I'm "pretty" sure that command did the trick.

any one have any objections?

Also the laptop had the cisco vpn client on it which uses the "deterministic network enhancer"
which detects fragmentation and adjusts the mtu accordinly. (laughs go figure!! no wonder the laptop worked and nothing else did!!!!)

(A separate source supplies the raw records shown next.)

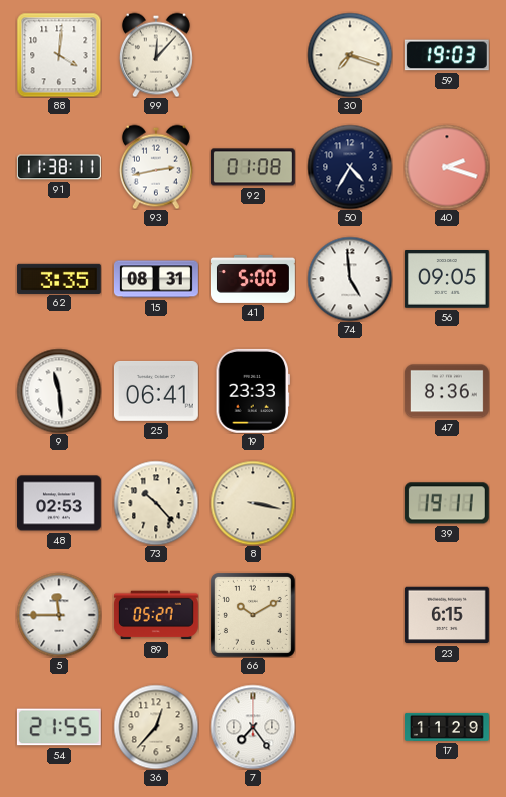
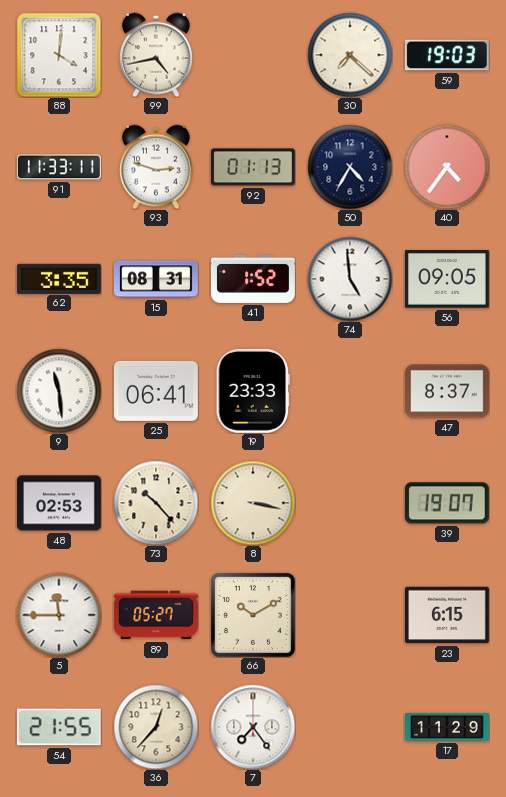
99: 12:07 -> 4:43
30: 7:18 -> 7:22
91: 11:38 -> 11:33
93: 2:43 -> 2:48
92: 01:08 -> 01:13
40: 2:18 -> 4:36
41: 5:00 -> 1:52
47: 8:36 -> 8:37
39: 19:11 -> 19:07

This is definately a learning experince for me

man that laptop threw me WAY OFF.

mikej412

mgeorge27 wrote:

i finally got it working but yet I DONT KNOW HOW I DID IT!!! LOL!!! I HATE IT WHEN THAT HAPPENS

Sometimes you just have to take it any way you can get it

mgeorge

After looking into it a little futher to satisify my curiousity. The deterministic network enhancer had set the MTU on the laptop to 1300 which was well below an acceptable non-fragmentation range required to encapsulate the packet for pppoe/atm

All other machines were using default ethernet 1500.

After setting the maximum segment size with the "ip tcp adjust-mss xxxx" command to a lower acceptable size to interoperate with the PPPoE Dialer/ATM Interface it worked great.

APA

Have experienced these symptoms with a live auction website that our users visit nearly everyday....

Ended up being that the website was exceeding the MSS that it was actually advertising......Caused the website to be extremely slow and drop out occassionally.

Once we adjusted the allowed MSS for this certain website everything returned to normal..... Matt I think you are spot on with what was causing the problem.